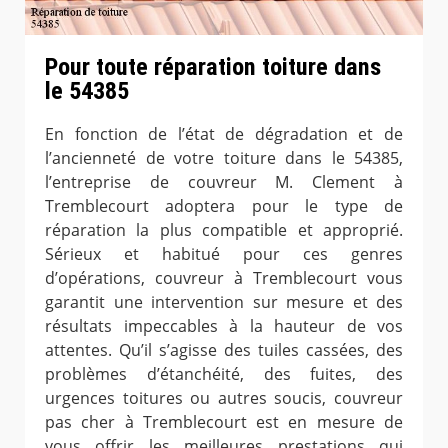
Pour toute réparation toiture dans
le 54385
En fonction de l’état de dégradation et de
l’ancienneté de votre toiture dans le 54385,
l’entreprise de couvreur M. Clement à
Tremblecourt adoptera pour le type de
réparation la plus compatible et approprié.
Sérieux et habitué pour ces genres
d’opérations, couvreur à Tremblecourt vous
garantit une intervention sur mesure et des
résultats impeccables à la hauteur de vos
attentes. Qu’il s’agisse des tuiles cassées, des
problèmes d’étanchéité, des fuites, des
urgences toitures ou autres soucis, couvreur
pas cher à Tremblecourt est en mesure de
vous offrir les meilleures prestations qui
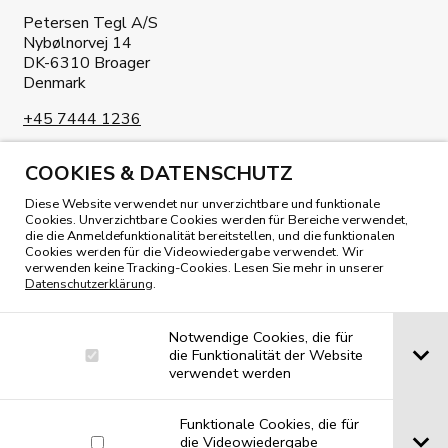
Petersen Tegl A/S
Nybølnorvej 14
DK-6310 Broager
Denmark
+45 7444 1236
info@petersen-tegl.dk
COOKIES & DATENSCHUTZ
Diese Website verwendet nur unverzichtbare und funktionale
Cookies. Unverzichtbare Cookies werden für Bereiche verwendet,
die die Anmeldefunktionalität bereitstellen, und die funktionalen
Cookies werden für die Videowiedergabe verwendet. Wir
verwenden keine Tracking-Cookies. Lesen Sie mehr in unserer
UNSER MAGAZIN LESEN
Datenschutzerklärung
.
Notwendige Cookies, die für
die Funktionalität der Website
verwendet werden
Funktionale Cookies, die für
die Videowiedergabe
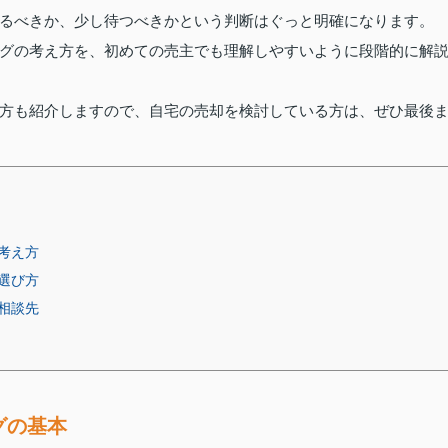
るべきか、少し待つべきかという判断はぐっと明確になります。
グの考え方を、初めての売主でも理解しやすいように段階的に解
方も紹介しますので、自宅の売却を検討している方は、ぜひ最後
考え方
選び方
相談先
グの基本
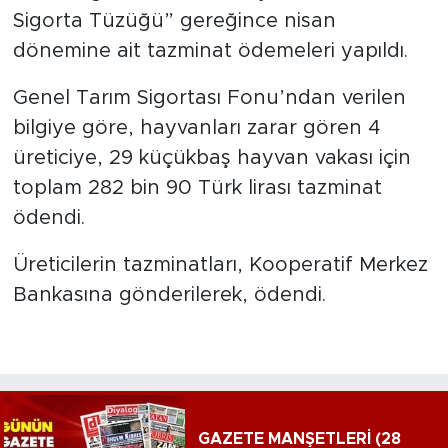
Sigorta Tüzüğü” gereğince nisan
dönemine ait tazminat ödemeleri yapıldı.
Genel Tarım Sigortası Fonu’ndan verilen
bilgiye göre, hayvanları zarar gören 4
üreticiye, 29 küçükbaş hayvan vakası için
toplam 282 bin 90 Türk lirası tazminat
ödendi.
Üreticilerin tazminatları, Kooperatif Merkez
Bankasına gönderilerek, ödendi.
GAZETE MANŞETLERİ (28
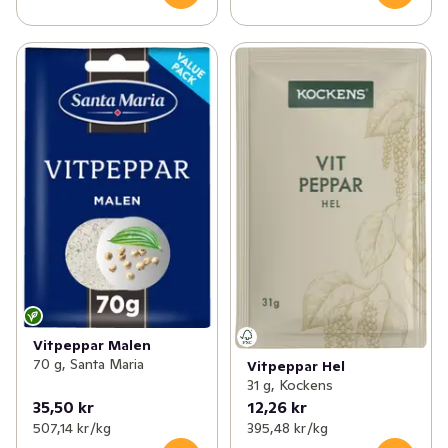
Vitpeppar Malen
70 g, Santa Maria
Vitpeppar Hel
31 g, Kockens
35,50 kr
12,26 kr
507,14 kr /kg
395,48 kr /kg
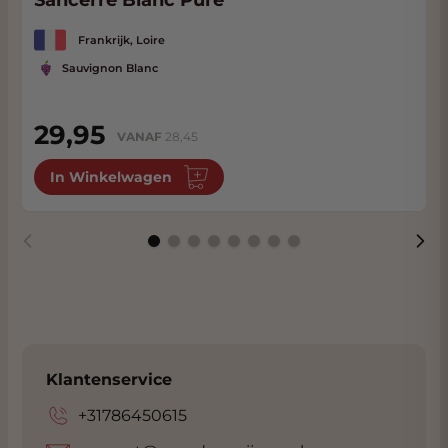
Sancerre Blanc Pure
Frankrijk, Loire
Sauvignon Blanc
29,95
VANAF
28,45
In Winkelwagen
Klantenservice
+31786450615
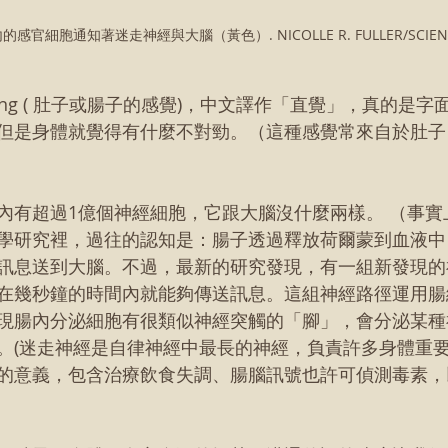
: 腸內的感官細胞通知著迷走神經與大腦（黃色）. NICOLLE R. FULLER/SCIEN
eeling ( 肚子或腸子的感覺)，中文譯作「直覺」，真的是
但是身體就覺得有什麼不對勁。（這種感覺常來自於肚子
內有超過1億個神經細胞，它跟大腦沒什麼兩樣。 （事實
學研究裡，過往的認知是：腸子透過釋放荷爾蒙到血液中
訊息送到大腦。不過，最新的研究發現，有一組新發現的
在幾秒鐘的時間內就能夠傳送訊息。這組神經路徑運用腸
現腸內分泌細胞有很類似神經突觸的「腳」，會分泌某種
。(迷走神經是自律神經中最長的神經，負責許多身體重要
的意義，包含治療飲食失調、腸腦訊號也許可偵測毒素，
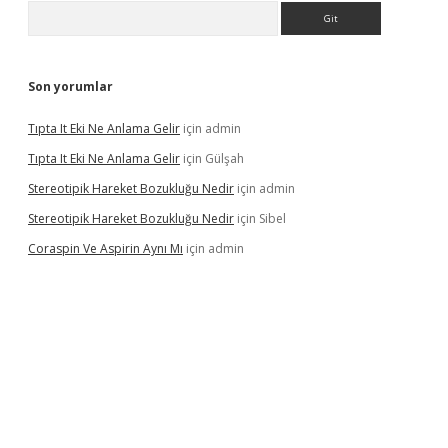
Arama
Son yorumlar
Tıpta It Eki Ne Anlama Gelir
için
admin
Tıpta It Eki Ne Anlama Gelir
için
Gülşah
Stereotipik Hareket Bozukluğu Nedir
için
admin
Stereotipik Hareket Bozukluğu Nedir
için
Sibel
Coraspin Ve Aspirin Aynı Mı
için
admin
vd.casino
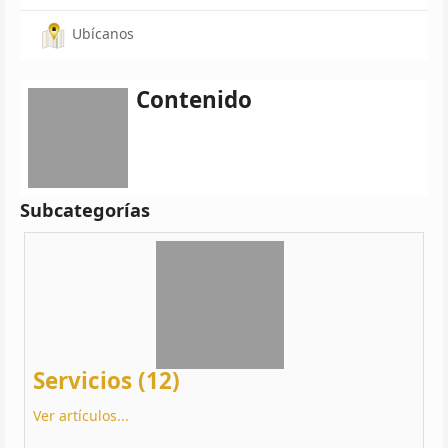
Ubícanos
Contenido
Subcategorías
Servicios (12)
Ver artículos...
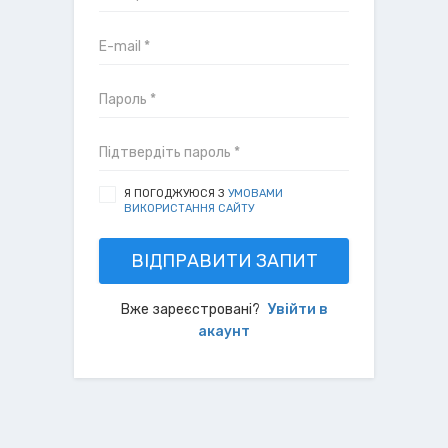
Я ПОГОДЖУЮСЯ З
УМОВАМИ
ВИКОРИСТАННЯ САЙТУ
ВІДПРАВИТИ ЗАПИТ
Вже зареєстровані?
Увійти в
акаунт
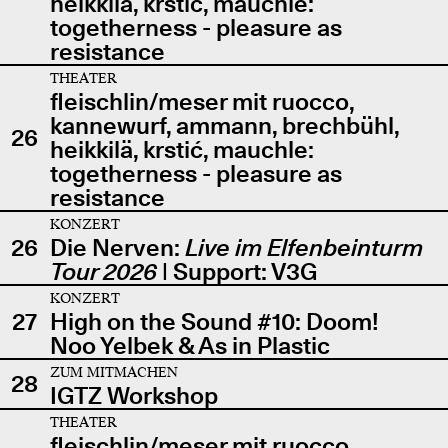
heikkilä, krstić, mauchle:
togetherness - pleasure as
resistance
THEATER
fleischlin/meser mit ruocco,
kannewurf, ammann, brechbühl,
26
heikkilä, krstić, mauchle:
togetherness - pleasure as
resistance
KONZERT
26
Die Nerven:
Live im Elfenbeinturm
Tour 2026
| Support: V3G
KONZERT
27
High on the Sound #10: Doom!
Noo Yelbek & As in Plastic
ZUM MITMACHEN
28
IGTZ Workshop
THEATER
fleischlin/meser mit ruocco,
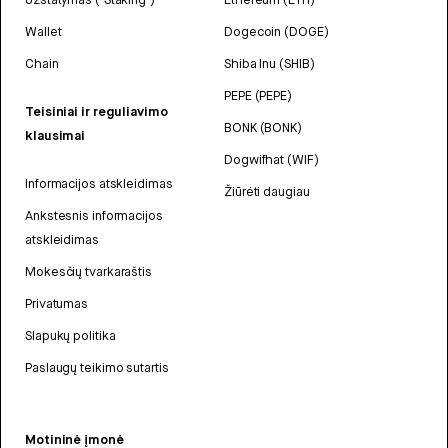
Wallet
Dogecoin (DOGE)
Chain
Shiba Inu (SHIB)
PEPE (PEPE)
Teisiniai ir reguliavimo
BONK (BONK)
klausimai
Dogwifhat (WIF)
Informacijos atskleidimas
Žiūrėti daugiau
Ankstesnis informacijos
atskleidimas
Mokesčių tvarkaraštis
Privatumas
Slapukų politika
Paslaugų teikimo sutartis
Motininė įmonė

* * *

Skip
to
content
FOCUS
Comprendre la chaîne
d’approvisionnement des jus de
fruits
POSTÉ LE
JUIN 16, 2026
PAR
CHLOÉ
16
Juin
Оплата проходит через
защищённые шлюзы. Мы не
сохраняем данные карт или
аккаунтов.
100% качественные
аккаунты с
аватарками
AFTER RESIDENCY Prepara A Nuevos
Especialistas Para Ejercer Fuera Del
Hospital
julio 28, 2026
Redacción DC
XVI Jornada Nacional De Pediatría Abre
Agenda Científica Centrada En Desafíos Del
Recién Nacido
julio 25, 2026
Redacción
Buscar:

==

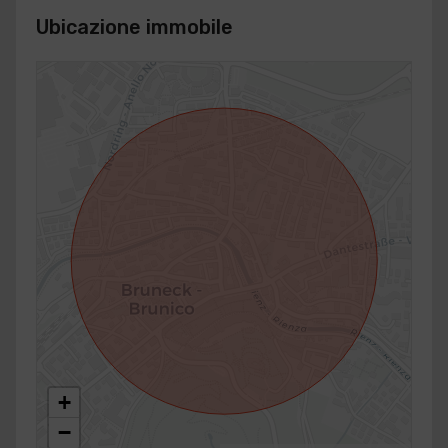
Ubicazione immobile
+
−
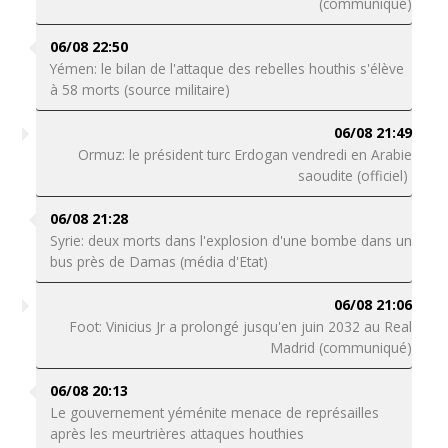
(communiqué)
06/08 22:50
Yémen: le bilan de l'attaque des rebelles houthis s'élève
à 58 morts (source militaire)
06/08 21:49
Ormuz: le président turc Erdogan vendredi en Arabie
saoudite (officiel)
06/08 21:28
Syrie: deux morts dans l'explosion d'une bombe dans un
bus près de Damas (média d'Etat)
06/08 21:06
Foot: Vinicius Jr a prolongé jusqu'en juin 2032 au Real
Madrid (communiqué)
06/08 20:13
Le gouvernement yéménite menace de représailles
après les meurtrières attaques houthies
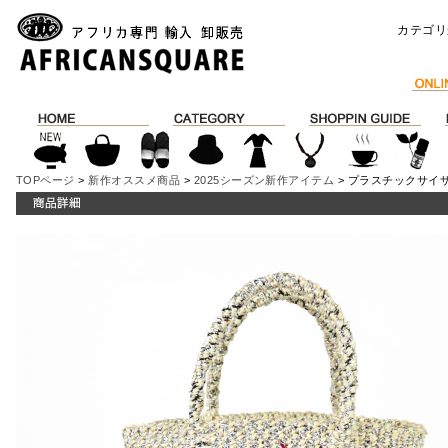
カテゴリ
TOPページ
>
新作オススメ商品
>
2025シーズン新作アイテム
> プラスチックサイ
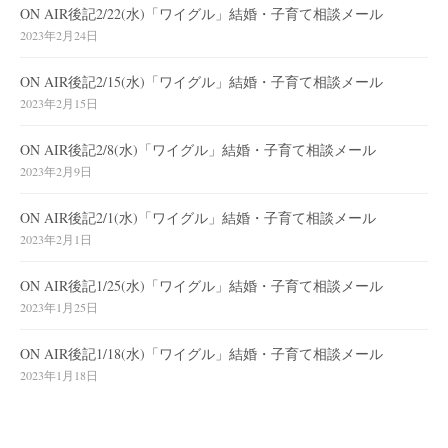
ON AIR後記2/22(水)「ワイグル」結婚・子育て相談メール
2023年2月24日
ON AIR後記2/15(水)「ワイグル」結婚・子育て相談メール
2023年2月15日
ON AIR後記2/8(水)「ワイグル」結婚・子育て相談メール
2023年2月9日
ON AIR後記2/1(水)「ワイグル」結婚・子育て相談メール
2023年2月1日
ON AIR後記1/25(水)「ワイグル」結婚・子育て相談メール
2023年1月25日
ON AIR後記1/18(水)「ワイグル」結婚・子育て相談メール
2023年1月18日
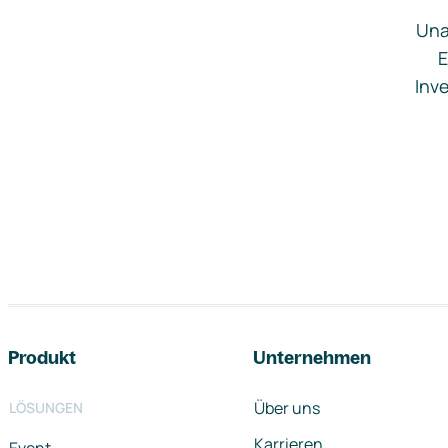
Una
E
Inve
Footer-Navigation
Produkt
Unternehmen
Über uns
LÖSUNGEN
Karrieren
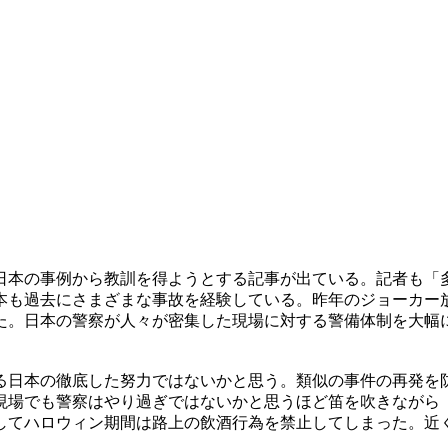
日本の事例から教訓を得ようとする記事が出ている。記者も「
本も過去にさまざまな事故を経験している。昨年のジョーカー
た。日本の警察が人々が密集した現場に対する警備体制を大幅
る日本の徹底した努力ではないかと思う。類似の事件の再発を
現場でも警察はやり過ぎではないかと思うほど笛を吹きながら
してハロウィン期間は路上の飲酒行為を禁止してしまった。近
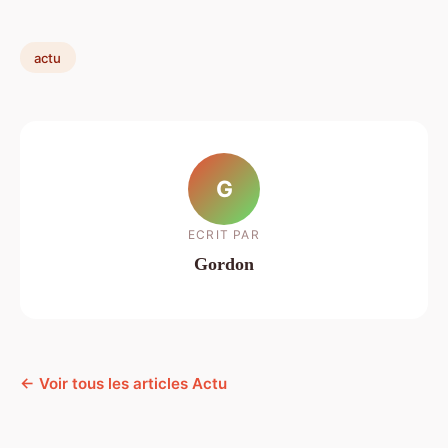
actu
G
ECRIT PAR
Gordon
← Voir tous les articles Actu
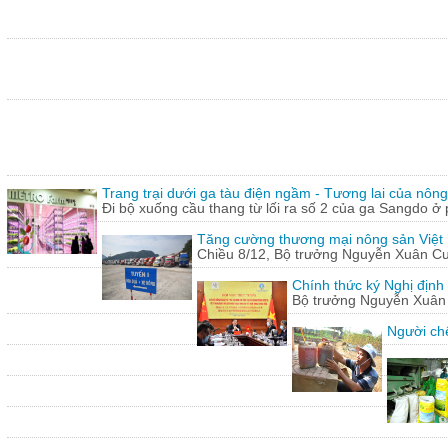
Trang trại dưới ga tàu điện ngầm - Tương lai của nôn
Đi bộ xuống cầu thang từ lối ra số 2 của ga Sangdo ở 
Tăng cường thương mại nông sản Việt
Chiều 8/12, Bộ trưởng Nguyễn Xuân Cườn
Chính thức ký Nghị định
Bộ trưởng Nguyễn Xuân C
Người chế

» **WORK TO BE COMPLETED**:
Look through the listing above and copy each line with the word "ödendi" in it.

» **ANSWER TO THE PROBLEM**:
ödendi.
Bankasına gönderilerek, ödendi.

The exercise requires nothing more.